Um dos pilares desta estratégia é a introdução da abordagem “uma substância, uma avaliação”, com o objetivo de aumentar a eficiência do registo de substâncias químicas e evitar duplicação de esforços, nomeadamente testes desnecessários em animais. Além disso, a proposta reforça a necessidade de avaliações de impacto ambiental mais detalhadas para novos medicamentos, concentrando-se na contaminação dos recursos hídricos e solos por resíduos farmacêuticos.
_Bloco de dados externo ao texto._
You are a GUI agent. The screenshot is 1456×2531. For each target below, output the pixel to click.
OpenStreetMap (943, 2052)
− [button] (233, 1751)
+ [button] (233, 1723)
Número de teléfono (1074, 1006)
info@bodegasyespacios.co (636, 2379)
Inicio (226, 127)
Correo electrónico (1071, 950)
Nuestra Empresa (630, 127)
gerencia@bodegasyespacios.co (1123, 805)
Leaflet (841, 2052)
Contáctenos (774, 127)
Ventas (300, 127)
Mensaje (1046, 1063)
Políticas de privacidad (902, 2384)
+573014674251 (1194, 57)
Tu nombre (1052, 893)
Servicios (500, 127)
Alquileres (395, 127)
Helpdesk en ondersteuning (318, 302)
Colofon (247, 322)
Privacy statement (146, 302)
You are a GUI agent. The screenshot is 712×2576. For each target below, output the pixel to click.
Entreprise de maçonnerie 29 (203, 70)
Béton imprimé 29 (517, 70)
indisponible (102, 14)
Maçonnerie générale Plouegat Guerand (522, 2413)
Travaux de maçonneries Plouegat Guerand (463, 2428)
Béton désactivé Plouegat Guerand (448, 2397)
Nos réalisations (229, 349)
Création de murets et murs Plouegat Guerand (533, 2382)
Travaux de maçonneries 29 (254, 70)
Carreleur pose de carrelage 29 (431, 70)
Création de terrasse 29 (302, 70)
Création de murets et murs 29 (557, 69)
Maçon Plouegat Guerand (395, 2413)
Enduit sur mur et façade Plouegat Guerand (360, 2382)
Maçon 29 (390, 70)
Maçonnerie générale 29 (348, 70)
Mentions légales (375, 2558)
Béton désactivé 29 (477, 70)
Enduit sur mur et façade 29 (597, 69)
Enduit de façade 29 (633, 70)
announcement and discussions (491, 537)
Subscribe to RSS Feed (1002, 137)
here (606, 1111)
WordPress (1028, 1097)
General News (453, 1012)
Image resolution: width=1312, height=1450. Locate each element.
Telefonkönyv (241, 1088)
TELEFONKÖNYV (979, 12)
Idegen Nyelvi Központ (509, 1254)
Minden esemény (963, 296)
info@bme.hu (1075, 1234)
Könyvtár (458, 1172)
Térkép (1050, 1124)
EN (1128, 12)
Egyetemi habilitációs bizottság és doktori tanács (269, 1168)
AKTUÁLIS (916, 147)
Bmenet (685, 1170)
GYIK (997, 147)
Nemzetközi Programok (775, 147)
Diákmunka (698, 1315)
Outro elemento central da proposta de reforma é a criação de orientações mais claras para que as empresas farmacêuticas assumam uma maior responsabilidade por todo o ciclo de vida dos seus produtos. Isto inclui a gestão sustentável de resíduos, promovendo o desenvolvimento de medicamentos e processos de produção que gerem menos resíduos tóxicos e que sejam mais biodegradáveis.

O Papel do Farmacêutico na Sustentabilidade Ambiental

Neste cenário em evolução, o papel do farmacêutico é essencial. A Federação Internacional Farmacêutica (FIP), no seu relatório sobre a sustentabilidade na prática farmacêutica, sublinha a importância dos farmacêuticos enquanto promotores de práticas sustentáveis. A sua posição única na cadeia de saúde permite-lhes atuar tanto no aconselhamento ao público como na educação de outros profissionais de saúde sobre a necessidade de práticas ambientais responsáveis.

Neste relatório desenvolvido em 2023, a FIP emitiu seis recomendações prioritárias para as organizações farmacêuticas e os profissionais de farmácia. Entre elas, destaca-se a importância de os farmacêuticos assumirem um papel ativo na educação do público sobre a eliminação adequada de medicamentos, uma vez que grande parte do impacto ambiental decorre de práticas incorretas. Campanhas de sensibilização e programas de recolha de medicamentos são essenciais para atenuar este problema.

Além disso, a FIP sublinha a necessidade de adotar práticas sustentáveis nos seus locais de trabalho, como a redução do uso de energia e a gestão eficiente de resíduos, promovendo formação contínua para capacitar os profissionais. Em Portugal, a Valormed desempenha um papel fundamental neste contexto. A Valormed é uma sociedade sem fins lucrativos, criada em 1999 e que tem como sócios as principais associações representativas do setor farmacêutico, que é responsável pela gestão de um sistema integrado de gestão de resíduos de embalagens e medicamentos fora de uso, criado para recolher e assegurar o destino adequado destes resíduos, minimizando o seu impacto ambiental. A sua importância reside na promoção de uma eliminação correta e sustentável de medicamentos, ajudando a evitar que substâncias químicas prejudiciais contaminem o meio ambiente.

Por fim, a colaboração interdisciplinar entre farmacêuticos, médicos e outros profissionais de saúde é vista como vital para uma abordagem mais sustentável, promovendo a utilização racional de medicamentos e minimizando o desperdício. Além disso, o relatório da FIP realça a importância dos farmacêuticos se envolverem na formulação de políticas públicas que promovam a saúde ambiental, como a redução da poluição do ar e da água, áreas nas quais o farmacêutico pode atuar como defensor junto das comunidades e autoridades.

A implementação destas práticas, aliada ao cumprimento das novas exigências regulatórias da União Europeia, pode contribuir significativamente para a redução do impacto ambiental dos medicamentos, protegendo simultaneamente a saúde pública. Para tal, é essencial que os farmacêuticos sejam dotados dos recursos e da formação necessária para enfrentar estes desafios.

O futuro passa por um compromisso com a sustentabilidade. A integração de preocupações ambientais nas políticas de saúde e no quotidiano das farmácias será crucial para garantir que o setor desempenha o seu papel na construção de um futuro mais saudável e sustentável, tanto para as pessoas como para o planeta.